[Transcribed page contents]
|---|
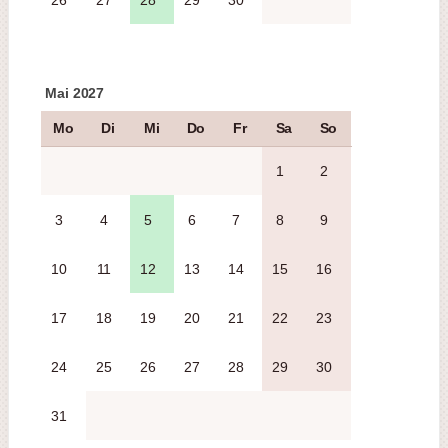
26
27
28
29
30
Mai 2027
Mo
Di
Mi
Do
Fr
Sa
So
1
2
3
4
5
6
7
8
9
10
11
12
13
14
15
16
17
18
19
20
21
22
23
24
25
26
27
28
29
30
31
|---|
(How to complete this task) If pictures appear in the data, omit them and copy all other parts exactly.

(Task output)
26
27
28
29
30
Mai 2027
Mo
Di
Mi
Do
Fr
Sa
So
1
2
3
4
5
6
7
8
9
10
11
12
13
14
15
16
17
18
19
20
21
22
23
24
25
26
27
28
29
30
31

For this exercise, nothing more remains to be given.